Private Equity Ownership Raises Patient Infection and Fall Risks

Patients are at a higher risk of falling, acquiring new infections, or experiencing other forms of harm during their hospital stay after it is acquired by a private equity firm, according to a recent study led by researchers at Harvard Medical School. Published in JAMA, the research is part of a growing body of nationwide analyses exploring how private equity takeovers impact the quality of patient care in hospitals, particularly focusing on conditions or outcomes deemed preventable. 

Concerns about the increasing role of private equity in U.S. healthcare, with $1 trillion invested in the past decade, have prompted these investigations. Previous studies by the same researchers indicated that the high-debt, for-profit financial model of hospital ownership under private equity may lead to increased spending and economic implications. However, the effects on patient health and the quality of care have remained understudied. 

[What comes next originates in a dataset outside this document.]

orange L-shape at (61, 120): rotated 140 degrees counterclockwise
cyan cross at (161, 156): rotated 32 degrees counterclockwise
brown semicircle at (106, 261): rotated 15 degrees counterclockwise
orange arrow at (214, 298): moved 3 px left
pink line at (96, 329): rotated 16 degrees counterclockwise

The researchers found that private equity acquisitions resulted in higher rates of preventable conditions or outcomes, which are key measures of hospital safety and quality. These increases were observed in conditions such as falls and infections, signaling potential concerns about bottom-line incentives overshadowing patient care and safety. 

Zirui Song, Associate Professor of Health Care Policy and Medicine at Harvard Medical School, highlighted the previous findings that private equity acquisitions led to higher charges, prices, and societal spending. The new study now adds to the growing evidence that there are downstream concerns for the clinical quality of care delivered to hospital patients. 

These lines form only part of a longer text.